So why do I want to introduce you to another one? One that has just recently started off and therefore is still like a 1.0 version?
Well, because this one is probaby quite different from the ones you know. And these differences really make a difference!
- It’s free!
- You don’t need to install anything in order to use it (well, at least using parts of it 😉
- Neither does the tool decide what is good or bad performance nor do you have to interpret lots of numbers. Instead, it gives you a detailed picture of how your SQL Server is handling its workload, compared to how other SQL servers from throughout the world are handling the same or similar workloads!
- Did I mention it’s free?
Sounds magic? But it’s straight from reality, and it’s called “Project Lucy”, and it’s live: https://www.projectlucy.com
How does it work?
In a nutshell, it’s a Performance Advisory SaaS (Software-as-a-Service), combined with a data warehouse of anonymized real-world performance data, along with their associated workloads.
Be aware that YOU have to add some value in order to get some value back. Specifically, one way to use it is:
- Collect a SQL Server trace file.
- Upload the trace file in order to get a performance report back.
- Your uploaded trace data will be anonymized and added to the real-world performance data warehouse in order to make future reports even more real-world and accurate.
All of this stuff is web based, so – after successfully logging in – you can access your reports any time from any web browser, and there are also plans for providing detailed trend analysis based on regular uploads.
The mentioned trace files are a standard technique that has been around in the SQL Server world for ages. Project Lucy provides adequate Trace Templates to make this as few clicks as possible for you: https://www.projectlucy.com/Developers/SQLServerTraceTemplates
Also, there is a description how we can fully automate/schedule trace file collection and upload: https://www.projectlucy.com/Developers/AutomatingUploadsToProjectLucy
To be honest, in the current version Project Lucy returns a detailed, browsable analysis of the trace data, but not yet a comparison with the rest of the world. But this is planned as soon as there is a statistically reasonable amount of data available. So, please keep the traces coming…

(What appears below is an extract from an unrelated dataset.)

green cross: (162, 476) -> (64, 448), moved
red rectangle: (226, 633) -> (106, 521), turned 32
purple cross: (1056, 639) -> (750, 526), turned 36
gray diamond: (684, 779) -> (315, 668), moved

Here is a sample view of a trace file analysis report:
Not all performance data can be reasonably collected by a trace, as each trace also creates some overhead and a vast amount of raw data. While a trace fits best for specific performance investigations, other interfaces like dynamic management views are better suited for getting a general overview of SQL Server performance. Again, the challenge is always to interpret the numbers and decide whether it’s expected behaviour or an indication of severe performance issues…
For the first part – collecting performance metric and counters – Quest Software’s Spotlight on SQL Server has been around for many years now. Especially in its Enterprise Edition it does a 24-by-7 job of collecting various performance metrics from SQL Server and Windows in order to provide real-time alerting and incident management.

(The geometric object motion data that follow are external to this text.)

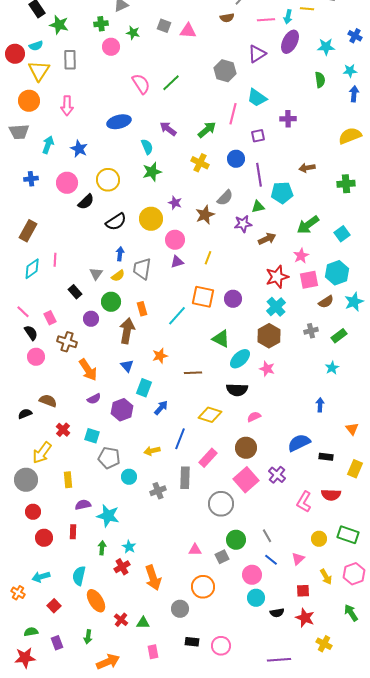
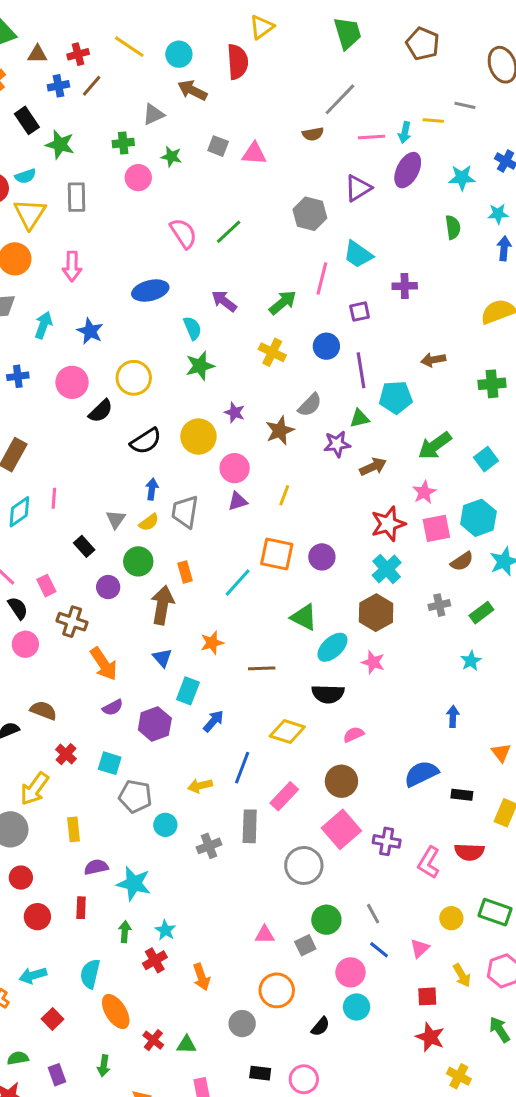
purple cross: (277, 475) -> (387, 841), moved, turned -30
orange arrow: (153, 578) -> (201, 977), size x0.7
black semicircle: (277, 613) -> (320, 1027), moved, turned -40

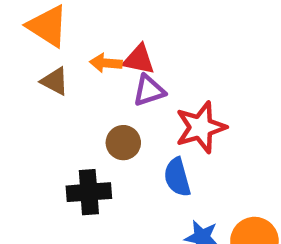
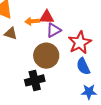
brown circle: (123, 143) -> (46, 56), size x1.6
blue semicircle: (177, 177) -> (83, 66), moved

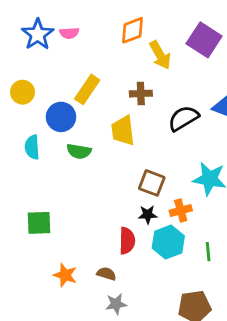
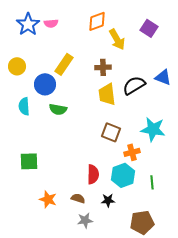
purple square: (204, 40) -> (149, 28), size x0.7
yellow trapezoid: (123, 131) -> (107, 94), moved
black star: (148, 215) -> (108, 200), moved

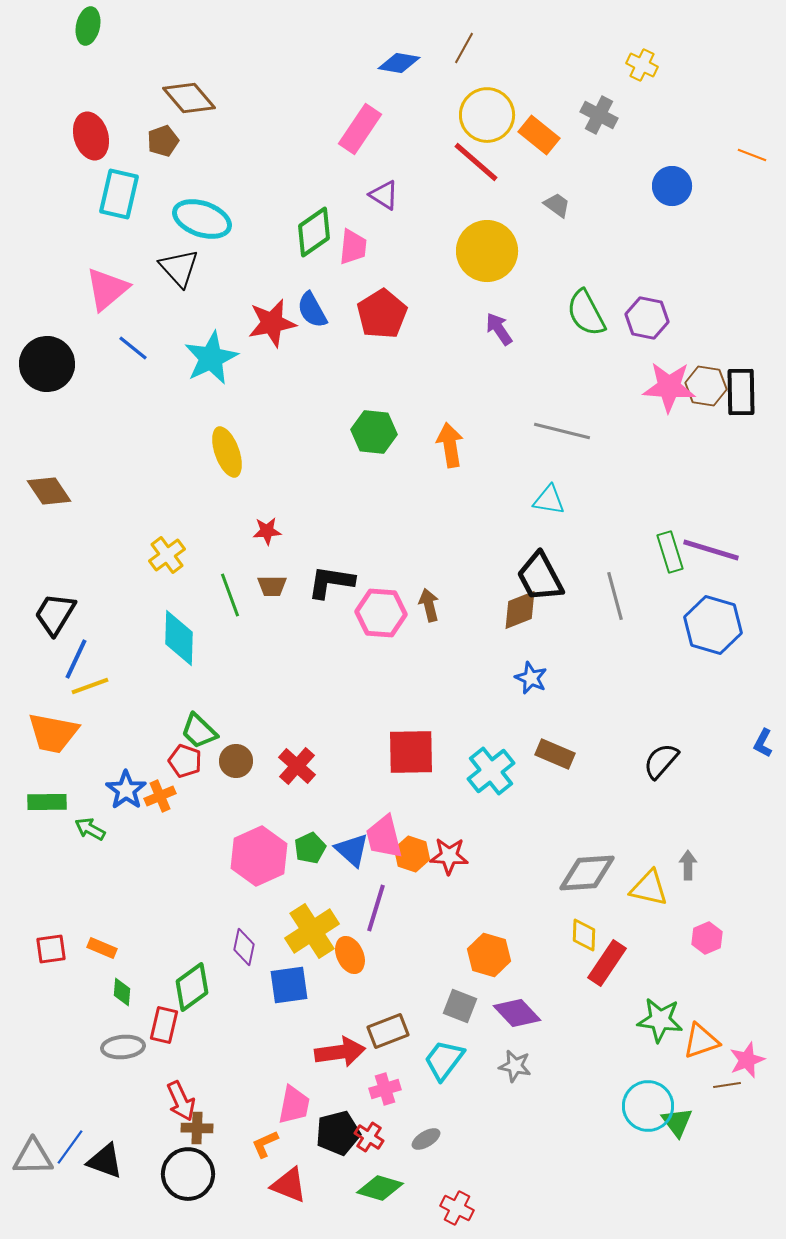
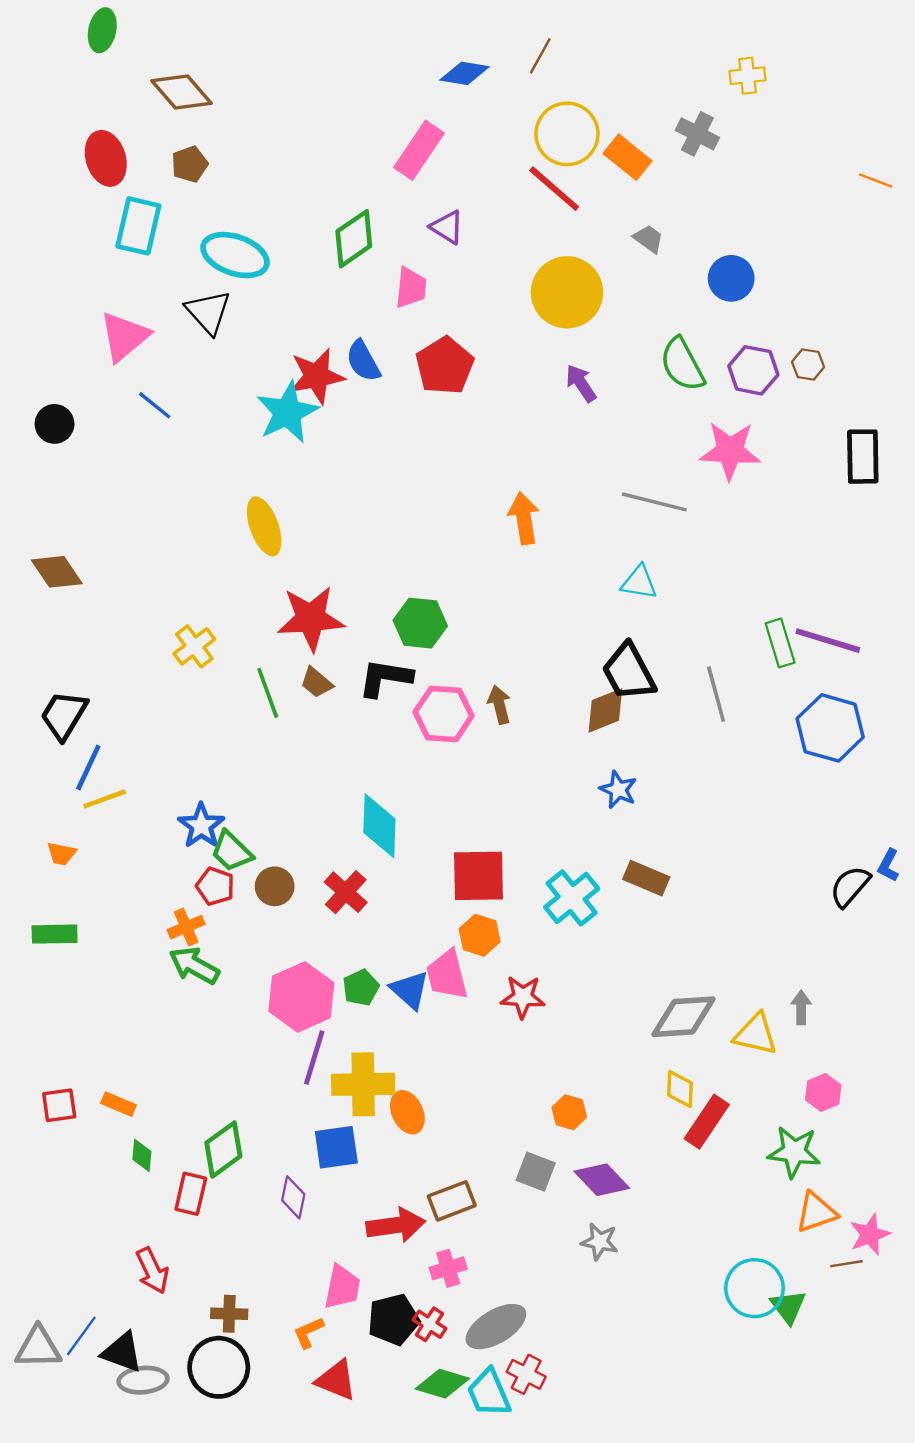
yellow cross: (642, 65) -> (748, 76), turned -32
brown diamond: (189, 98) -> (181, 92), moved
blue circle: (672, 186) -> (731, 278), moved
green diamond: (314, 232) -> (354, 239), moved
cyan star: (211, 358) -> (287, 412), moved
black circle: (47, 364) -> (55, 424), size x0.6
brown hexagon: (706, 386) -> (808, 365), moved, size x0.7
pink star: (669, 387) -> (730, 451), moved
green hexagon: (374, 432) -> (420, 623), moved
red star: (267, 531) -> (311, 618), size x2.0
brown trapezoid: (272, 586) -> (317, 682), turned 40
cyan diamond: (179, 638) -> (379, 826), moved
orange trapezoid: (53, 733) -> (62, 854), size x0.5
black semicircle: (661, 761) -> (850, 886), moved
blue star: (126, 790) -> (201, 826), moved
green arrow: (90, 829) -> (194, 966), moved, size x1.4
orange hexagon: (412, 854) -> (480, 935), moved
purple line: (376, 908) -> (314, 1058), moved
yellow cross: (312, 931) -> (363, 1084), turned 32
purple diamond: (244, 947) -> (293, 1197), moved
orange hexagon: (489, 955) -> (569, 1112), size x0.7
green star: (660, 1020) -> (794, 1152), moved
gray ellipse: (123, 1047) -> (143, 1380), moved
cyan trapezoid: (444, 1060) -> (489, 1393), moved, turned -60
red arrow: (181, 1101) -> (152, 1271), moved
gray ellipse: (426, 1139) -> (496, 1327), size x1.8
red cross: (457, 1208) -> (526, 1374), moved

In its latest and greatest version (v8.0) Spotlight offers integration with Project Lucy. What does that mean? Well, Spotlight typically archives its data anyway. Therefore it’s very easy to have it regularly upload select performance metrics once a day into Project Lucy.
Again, what’s the trick behind it?
- You give some anonymized real-world performance data to the community. Here is a detailed description of which data is uploaded: https://www.projectlucy.com/static/spotlightdataupload
- You get back a report on how your SQL Server is doing and how others with a similar workload are doing.

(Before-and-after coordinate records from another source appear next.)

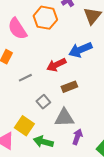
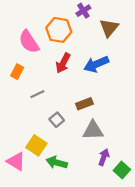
red arrow: (56, 65) -> (63, 63), moved, turned -36
gray triangle: (64, 118) -> (93, 130), moved
purple arrow: (77, 137) -> (104, 157), moved

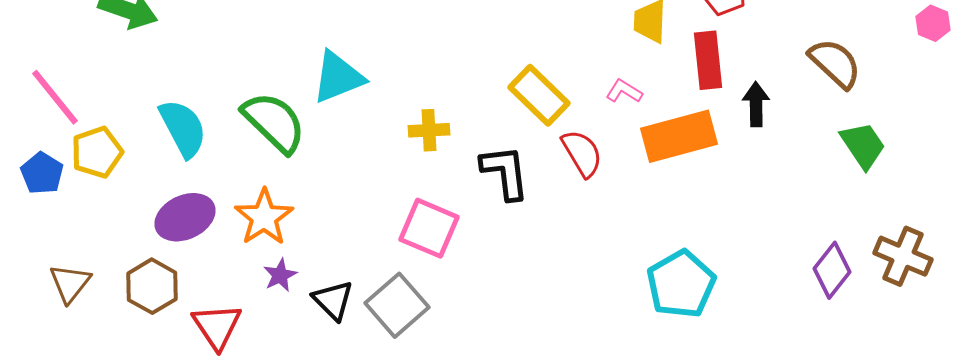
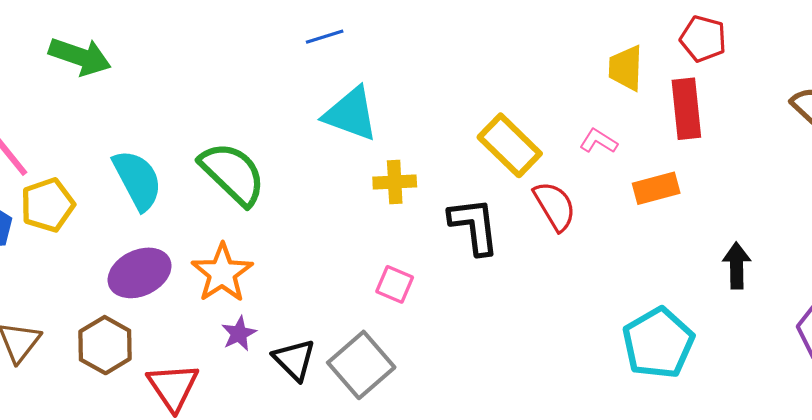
cyan triangle: (338, 77) -> (351, 114), moved, turned 42
black arrow: (756, 104) -> (737, 266), moved
orange rectangle: (679, 136) -> (656, 188), size x0.6
pink square: (429, 228) -> (395, 284), size x0.6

Here is a sample screenshot of what you get back (among various other things):
And here is another sample:
So, if you are already using Spotlight on SQL Server (either the standalone Enterprise Edition or the Desktop Edition which is part of Toad for SQL Server DBA Suite), you can easily leverage this to benefit from Project Lucy. It’s actually one the main new features of this latest Spotlight version, so make sure you don’t miss it 😉
Configuration inside Spotlight is as easy as the following screenshot:
How to start?
If you want to give it a try, here are some useful links how to start with it:
Project Lucy Homepage: https://www.projectlucy.com/
Video on howto explore a workload: http://www.youtube.com/v/yRzeyRKwloQ?version=3&rel=0&autoplay=1
Project Lucy on Twitter: http://twitter.com/qsftprojectlucy
Spotlight on SQL Server Trial Download: http://www.quest.com/spotlight-on-sql-server-enterprise/
It’s finally there: Amazon Web Services now provides Oracle databases as a platform service, optionally including an hourly-rate licensing model! It’s called Amazon RDS for Oracle Database.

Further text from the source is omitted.